Nous devrions aller encore plus vers un paysage comestible. Et avoir une vraie ambition ou une véritable prise en compte du changement climatique. Il y a plus d'enfants dans le jardin et ça fait sens. Il y a une belle réussite avec les jeunes en service civique, mais ça reste des emplois précaires. Dans le jardin peut-être qu'il faudrait faire moins de produits frais et plus de produits transformés, mais alors ça pourrait avoir l'effet de diminuer la diversité de nos cultures.

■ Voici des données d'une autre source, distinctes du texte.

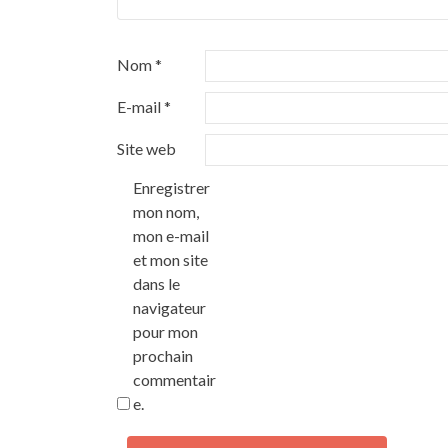
Nom
*
E-mail
*
Site web
Enregistrer
mon nom,
mon e-mail
et mon site
dans le
navigateur
pour mon
prochain
commentair
e.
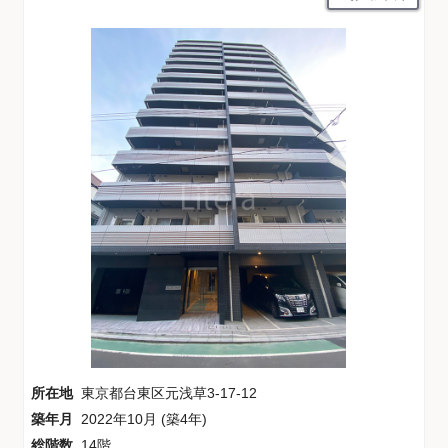
所在地
東京都台東区元浅草3-17-12
築年月
2022年10月 (築4年)
総階数
14階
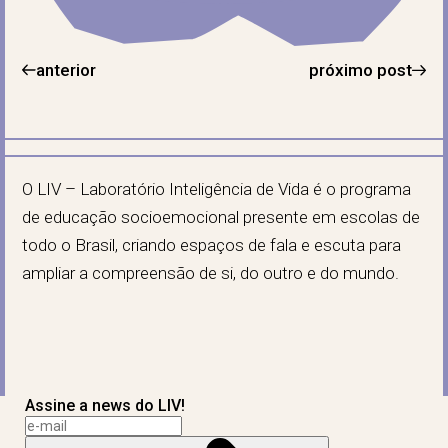
anterior
próximo post
O LIV – Laboratório Inteligência de Vida é o programa
de educação socioemocional presente em escolas de
todo o Brasil, criando espaços de fala e escuta para
ampliar a compreensão de si, do outro e do mundo.
Assine a news do LIV!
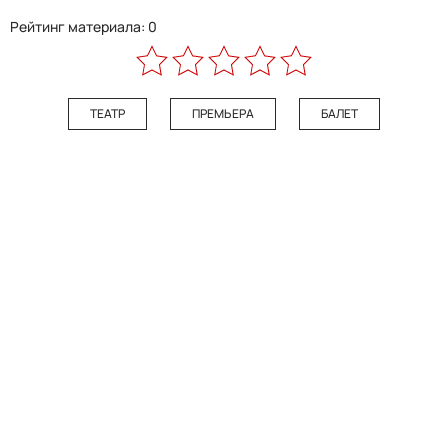
Рейтинг материала: 0
ТЕАТР
ПРЕМЬЕРА
БАЛЕТ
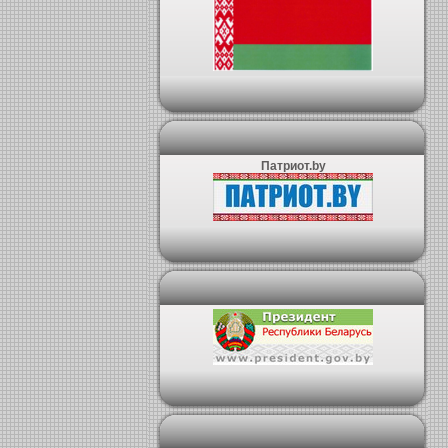
Патриот.by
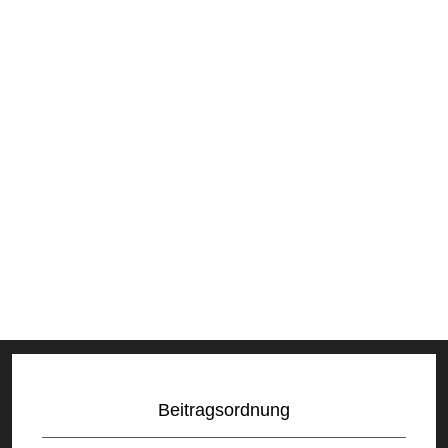
Fahnenweihe | 01. Juli
1906
Die Fahnenweihe fand am 01. Juli 1906 statt
und nahm einen imposanten Verlauf. Ein
stattlicher Festzug bewegte sich vom
Gasthaus Hirsch durch die Straßen des Orts
zum damaligen Festplatz "Eiseleswies".
Beitragsordnung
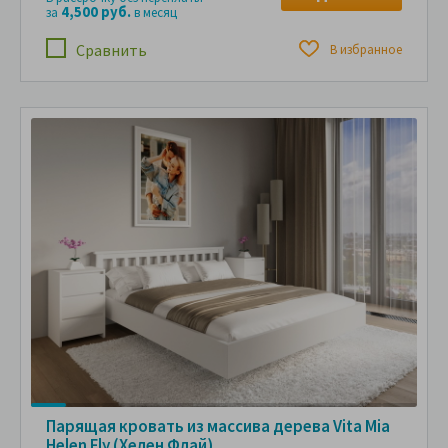
4,500 руб.
за
в месяц
Сравнить
В избранное
Парящая кровать из массива дерева Vita Mia
Helen Fly (Хелен Флай)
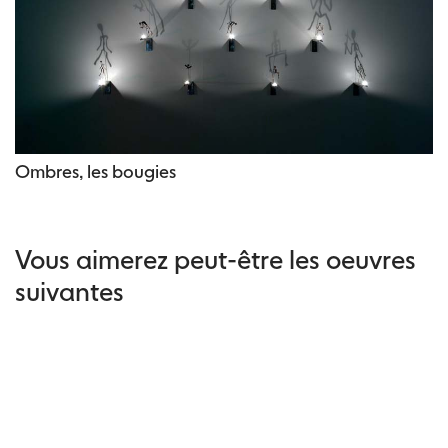
Ombres, les bougies
Vous aimerez peut-être les oeuvres
suivantes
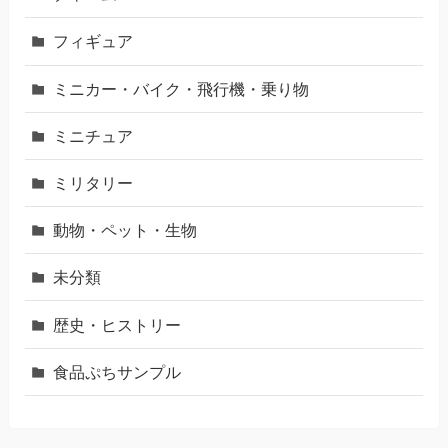
フィギュア
ミニカー・バイク・飛行機・乗り物
ミニチュア
ミリタリー
動物・ペット・生物
未分類
歴史・ヒストリー
食品ぷちサンプル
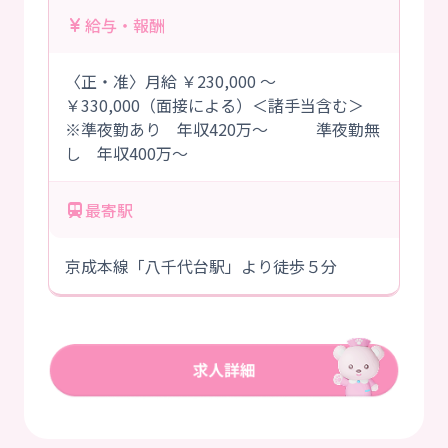
給与・報酬
〈正・准〉月給 ￥230,000 ～
￥330,000（面接による）＜諸手当含む＞
※準夜勤あり 年収420万～ 準夜勤無
し 年収400万～
最寄駅
京成本線「八千代台駅」より徒歩５分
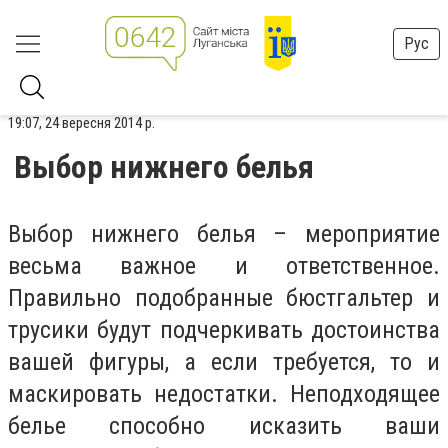
Рус
19:07, 24 вересня 2014 р.
Выбор нижнего белья
Выбор нижнего белья – мероприятие
весьма важное и ответственное.
Правильно подобранные бюстгальтер и
трусики будут подчеркивать достоинства
вашей фигуры, а если требуется, то и
маскировать недостатки. Неподходящее
белье способно исказить ваши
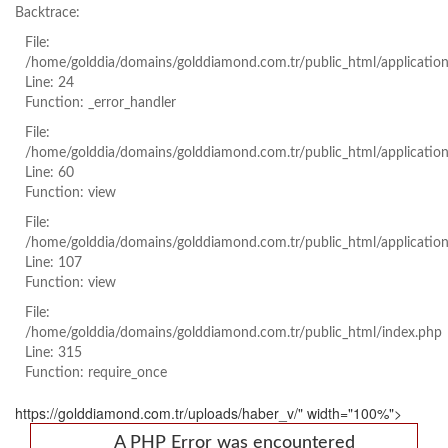
Backtrace:
File:
/home/golddia/domains/golddiamond.com.tr/public_html/applicatio
Line: 24
Function: _error_handler
File:
/home/golddia/domains/golddiamond.com.tr/public_html/applicatio
Line: 60
Function: view
File:
/home/golddia/domains/golddiamond.com.tr/public_html/application
Line: 107
Function: view
File:
/home/golddia/domains/golddiamond.com.tr/public_html/index.php
Line: 315
Function: require_once
https://golddiamond.com.tr/uploads/haber_v/" width="100%">
A PHP Error was encountered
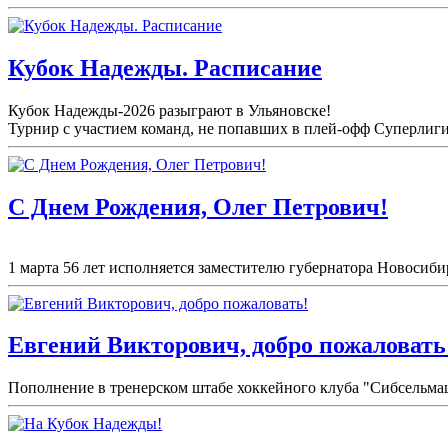
Кубок Надежды. Расписание
Кубок Надежды-2026 разыграют в Ульяновске!
Турнир с участием команд, не попавших в плей-
офф Суперлиги 
С Днем Рождения, Олег Петрович!
1 марта 56 лет исполняется заместителю губернатора Новосибир
Евгений Викторович, добро пожаловать
Пополнение в тренерском штабе хоккейного клуба "Сибсельма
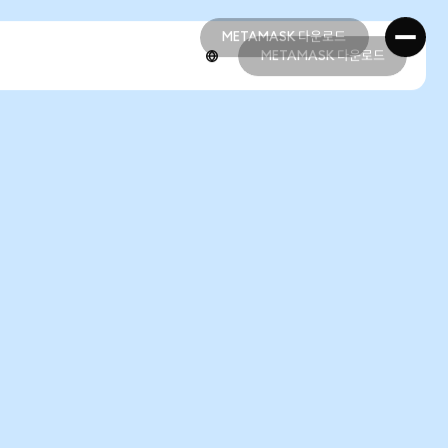
METAMASK 다운로드
METAMASK 다운로드
METAMASK 다운로드
METAMASK 다운로드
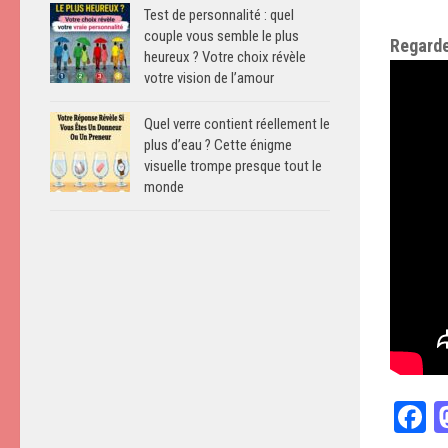
Test de personnalité : quel
couple vous semble le plus
Regarde
heureux ? Votre choix révèle
votre vision de l’amour
Quel verre contient réellement le
plus d’eau ? Cette énigme
visuelle trompe presque tout le
monde
F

En tout cas, aujourd'hui, nous avons comme mission de faire comprendre le vivant et chez nous les visiteurs ont de l'émerveillement devant les plantes. Ce n'est pas que le côté esthétique. Aujourd'hui, il faut mettre les plantes et le jardinage au centre de l'activité. C'est un métier d'avenir. C'est le sens de ce que nous faisons en agroécologie, en conservation des sols, de l'approche du sol vivant. On se doit d'être un site modèle.

Il faut continuer à mettre en place des pratiques qui répondent à cette urgence. Des choix restent à faire en fonction de ce qui est prioritaire : l'environnement et notre futur.